DOASKDOTELL MOVIE REVIEW of Vanilla Sky, Open Your Eyes

 

Title: Vanilla Sky

Release Date:  2001

Nationality and Language: USA, English

Running time: about 120 Minutes

MPAA Rating:  R

Distributor and Production Company: Paramount

Director; Writer: Cameron Crowe

Producer: Tom Cruise

Cast:  Tom Cruise, Penelope Cruz, Kurt Russell, Jason Lee,  Noah Tayllor, Cameron Diaz

Technical: 1.8 to 1 , digital

Relevance to site:  you create your own reality

Review: While on one level this movie is a typical love triangle of a rich boy chasing two women, it turns into a surreal exercise with interchangeable realities, someone inspired by David Lynch if much brighter here.  It is not as consistently creepy or disorienting as was Eyes Wide Shut. You move back in forth in time, and from one lifeline to another and one girlfriend to another, as if they were the same person. This film could provide sexy fun for java programmers wanting to provide textbook examples in inheritance and polymorphism.

   The images as Cruise moves in and out of handsomeness with his disfigurement and mask are striking enough. In a disco, he wears the mask on the other side of his face, turning into a Janus. This is a movie, then, about male vanity—that even the heterosexual man is to be beautiful.  At one place, he publicly announces “I am straight” to an ectomorph staring at him in a motel bar, when the stalker turns out to be a businessman (called ‘tech support” as if out of the X-files)  bringing him back into his dream state,  The stuff  about the cryogenics company seems tacked on. The World Trade Center shows, and Cruise gets to jump from a similar skyscraper. You experience the going down, like Zarathustra.

 

Open Your Eyes (“Abre los ojos”) (1997, Artisan/Summit, dir. Alejandro Amenabar, Spain, 117 min) is the original blueprint for “Vanilla Sky” with Madrid replacing New York. (I would have liked Bilbao.) Cesa (Eduardo Noriega) is a handsome rich young playboy. He wakes up in his suite, drives outside and finds the streets of Madrid emptied (rather like Tokyo in Pulse). On replay, the story gets going, like in a Beethoven sonata, perhaps, with pretty much the same rendition as the second movie, but this seems more effective. Madrid seems more modern and more like an imaginary paradise out of science fiction than New York can. (Ever notice how sharp and modern day Spain always looks in the movies?

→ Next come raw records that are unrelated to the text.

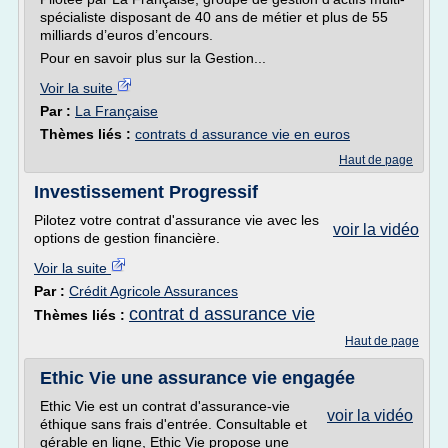
spécialiste disposant de 40 ans de métier et plus de 55
milliards d’euros d’encours.
Pour en savoir plus sur la Gestion...
Voir la suite
Par :
La Française
Thèmes liés :
contrats d assurance vie en euros
Haut de page
Investissement Progressif
Pilotez votre contrat d'assurance vie avec les
voir la vidéo
options de gestion financière.
Voir la suite
Par :
Crédit Agricole Assurances
contrat d assurance vie
Thèmes liés :
Haut de page
Ethic Vie une assurance vie engagée
Ethic Vie est un contrat d'assurance-vie
voir la vidéo
éthique sans frais d'entrée. Consultable et
gérable en ligne, Ethic Vie propose une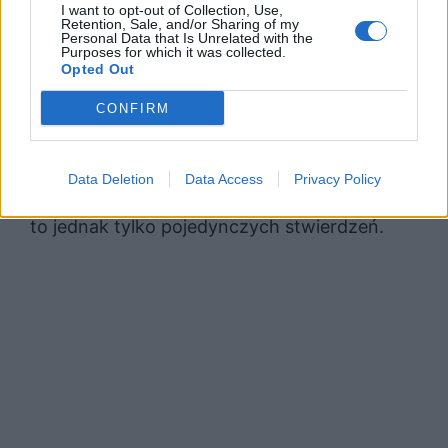
również wybrany kontekst.
I want to opt-out of Collection, Use,
Retention, Sale, and/or Sharing of my
Personal Data that Is Unrelated with the
Purposes for which it was collected.
Często spotkać się można ze stwierdzeniami,
Opted Out
że ktoś jest stary jak świat, umrze ze strachu
CONFIRM
czy że coś jest czerwieńsze od krwi. Tego
typu sformułowania określane są jako
Data Deletion
Data Access
Privacy Policy
hiperbola, czyli wyolbrzymienie. Nie dotyczy
to jednak tylko pojedynczych stwierdzeń.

It really is like that.) The pieces of the story are: two women (Penelope Cruz, Fele Martinez), one good male friend (Chete Lara) he rides with one of them, she crashes the car in a suicide, his downright pretty face is disfigured (his body is still OK); he may or may not get the operation; he wears a mask like Janus in the disco (even when he vomits), he signs a contract with the cryogenics freeze-dry company so that when he wakes up he continues to live a dream, he may kill the girl friend with a pillow in bed, he may have the girls mixed up. The final shot – jumping off a tall building – is the same, dissolving into non-existence. This is a moviegoer’s movie, as you are never sure where imagination generates reality – and consequences – in real space. You create your own reality, like a witch. Believe it.